Optimizing hash table lookup in symbol binding

Message ID 87lfsd477i.fsf@oldenburg2.str.redhat.com
State Not applicable
Headers

Commit Message

Florian Weimer Nov. 18, 2019, 1:58 p.m. UTC
  I investigated optimizing the hash table lookup used for symbol
binding.  This is about this code in elf/dl-lookup.c:

      /* The tables for this map.  */
      const ElfW(Sym) *symtab = (const void *) D_PTR (map, l_info[DT_SYMTAB]);
      const char *strtab = (const void *) D_PTR (map, l_info[DT_STRTAB]);

      const ElfW(Sym) *sym;
      const ElfW(Addr) *bitmask = map->l_gnu_bitmask;
      if (__glibc_likely (bitmask != NULL))
	{
	  ElfW(Addr) bitmask_word
	    = bitmask[(new_hash / __ELF_NATIVE_CLASS)
		      & map->l_gnu_bitmask_idxbits];

	  unsigned int hashbit1 = new_hash & (__ELF_NATIVE_CLASS - 1);
	  unsigned int hashbit2 = ((new_hash >> map->l_gnu_shift)
				   & (__ELF_NATIVE_CLASS - 1));

	  if (__glibc_unlikely ((bitmask_word >> hashbit1)
				& (bitmask_word >> hashbit2) & 1))
	    {
	      Elf32_Word bucket = map->l_gnu_buckets[new_hash
						     % map->l_nbuckets];
	      if (bucket != 0)
		{
		  const Elf32_Word *hasharr = &map->l_gnu_chain_zero[bucket];

		  do
		    if (((*hasharr ^ new_hash) >> 1) == 0)
		      {
			symidx = ELF_MACHINE_HASH_SYMIDX (map, hasharr);
			sym = check_match (undef_name, ref, version, flags,
					   type_class, &symtab[symidx], symidx,
					   strtab, map, &versioned_sym,
					   &num_versions);
			if (sym != NULL)
			  goto found_it;
		      }
		  while ((*hasharr++ & 1u) == 0);
		}
	    }
	  /* No symbol found.  */
	  symidx = SHN_UNDEF;
	}
      else

My primary interest was the % operator because it turns out that it
actually shows up in some profiles stressing symbol binding during
program lookup.  In most cases, however the search for the right mapping
dominates and the preceding bitmask check fails most of the time.  But
with shallow library dependencies, we can end up in a situation where
the division actually matters.

Strategies for optimizing integer division are discussed in Hacker's
Delight and here:

<http://ridiculousfish.com/blog/posts/labor-of-division-episode-i.html>
<http://ridiculousfish.com/blog/posts/labor-of-division-episode-iii.html>

(I have written to the author to get some of the math fixed in minor
ways, but I think the general direction is solid.)

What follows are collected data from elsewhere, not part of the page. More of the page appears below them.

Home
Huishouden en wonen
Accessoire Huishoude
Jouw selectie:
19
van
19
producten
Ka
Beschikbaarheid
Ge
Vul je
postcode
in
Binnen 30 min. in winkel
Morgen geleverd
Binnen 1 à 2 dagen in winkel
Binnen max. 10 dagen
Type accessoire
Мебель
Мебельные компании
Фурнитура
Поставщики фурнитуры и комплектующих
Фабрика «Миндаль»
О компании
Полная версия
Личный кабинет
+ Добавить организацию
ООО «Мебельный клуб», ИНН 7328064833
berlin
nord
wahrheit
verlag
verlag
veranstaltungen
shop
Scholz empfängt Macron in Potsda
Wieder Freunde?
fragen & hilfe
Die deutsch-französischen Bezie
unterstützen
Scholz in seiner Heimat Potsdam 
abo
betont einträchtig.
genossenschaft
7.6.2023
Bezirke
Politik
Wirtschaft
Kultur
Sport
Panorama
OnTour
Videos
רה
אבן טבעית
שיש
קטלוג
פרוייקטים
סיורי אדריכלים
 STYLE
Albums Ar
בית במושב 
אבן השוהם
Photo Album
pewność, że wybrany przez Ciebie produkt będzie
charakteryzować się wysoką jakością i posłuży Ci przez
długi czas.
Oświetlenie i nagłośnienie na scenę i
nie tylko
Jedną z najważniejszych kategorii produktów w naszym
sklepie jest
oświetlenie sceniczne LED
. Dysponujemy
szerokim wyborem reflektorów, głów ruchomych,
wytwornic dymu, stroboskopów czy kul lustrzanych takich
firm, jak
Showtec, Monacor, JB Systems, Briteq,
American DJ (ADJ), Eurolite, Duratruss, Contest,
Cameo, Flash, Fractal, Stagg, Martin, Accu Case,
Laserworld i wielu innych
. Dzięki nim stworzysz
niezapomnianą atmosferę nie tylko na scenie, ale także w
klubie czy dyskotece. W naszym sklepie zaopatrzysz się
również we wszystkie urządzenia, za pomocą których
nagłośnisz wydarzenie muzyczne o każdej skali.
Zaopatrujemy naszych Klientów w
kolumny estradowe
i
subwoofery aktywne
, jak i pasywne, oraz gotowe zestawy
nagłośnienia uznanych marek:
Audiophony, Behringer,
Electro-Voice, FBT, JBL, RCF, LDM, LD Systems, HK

The algorithm from the first episode looks like this:



Benchmarking results are mixed.  As I said, for deep DSO dependency
chains, the bitmask check clearly dominates.  I tried to benchmark this
directly using dlsym, with the dladdr avoidance patch here:

  dlsym: Do not determine caller link map if not needed
  <https://gnutoolchain-gerrit.osci.io/r/c/glibc/+/528>

On a second-generation AMD EPYC, I didn't see a difference at all for
some reason.  On Cascade Lake, I see a moderate improvement for the
dlsym test, but I don't know how realistic this microbenchmark is.  Both
patches had performance that was on par.

I also tried to remove the bitmask check altogether, but it was not an
improvement.  I suspect the bitmasks are much smaller, so consulting
them avoids the cache misses in the full table lookup.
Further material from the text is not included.